AlphaZero, however, is stunningly simple. The only knowledge that it was programmed with was the rules of chess, shogi and go.
It’s made up of two parts: a neural network and the Monte Carlo Tree Search algorithm. Initially, when the system is unleashed, it is relatively bad at the game. Like a beginning player, the neural network picks random points on the decision tree and sees what happens.
However, the more games it plays, the better the neural network understands it. And of course, it has the advantage of playing much faster than a human. In its first nine hours of existence, AlphaZero played 44 million games of chess against itself. After two hours, it was better than any human. After four hours, it was beating the best chess program in the world.
In the two decades since losing to DeepBlue, Gary Kasparov had grown used to seeing computer programs attain new heights in gameplay. However, there was something fundamentally different about AlphaZero: it played like a human!

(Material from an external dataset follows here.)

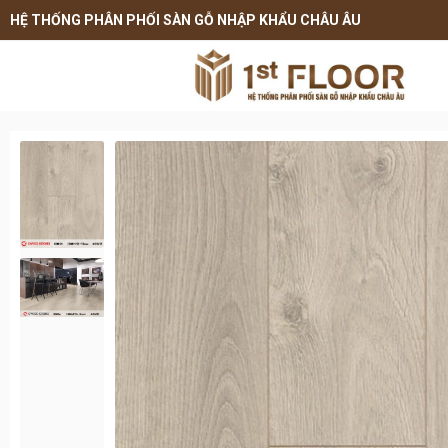
HỆ THỐNG PHÂN PHỐI SÀN GỖ NHẬP KHẨU CHÂU ÂU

“The conventional wisdom was that machines would approach perfection with endless dry maneuvering, usually leading to drawn games,” Kasparov wrote in Science Magazine. “But in my observation, AlphaZero prioritizes piece activity over material, preferring positions that to my eye looked risky and aggressive. Programs usually reflect priorities and prejudices of programmers, but because AlphaZero programs itself, I would say that its style reflects the truth.”
AlphaZero’s triumph over its conventional counterparts illustrates the distinction between the limited capabilities of powerful computers and the potentially limitless capabilities of artificial intelligence. Unlike conventional computers, which rely on humans to program them with information, AI develops knowledge on its own. For better or worse, it’s person-like ability to learn holds the potential to transform the world.
It’s less of a supercomputer than a superhuman.
After losing to AlphaZero, world go champion Lee Sedol was initially despondent, and issued an apology to fans for being “so powerless.” Eventually, however, he showed appreciation for his adversary: “Maybe it can show humans something we’ve never discovered. Maybe it’s beautiful.”
DeepMind releases AlphaZero preprint
The DeepMind team releases a preprint introducing AlphaZero, which within 24 hours of training achieved a superhuman level of play in chess, shogi and go by defeating world-champion programs Stockfish, elmo, and the 3-day version of AlphaGo Zero.
MuZero takes the stage
DeepMind publishes a new paper detailing MuZero, a new algorithm able to generalise on AlphaZero work, playing both Atari and board games without knowledge of the rules or representations of the game.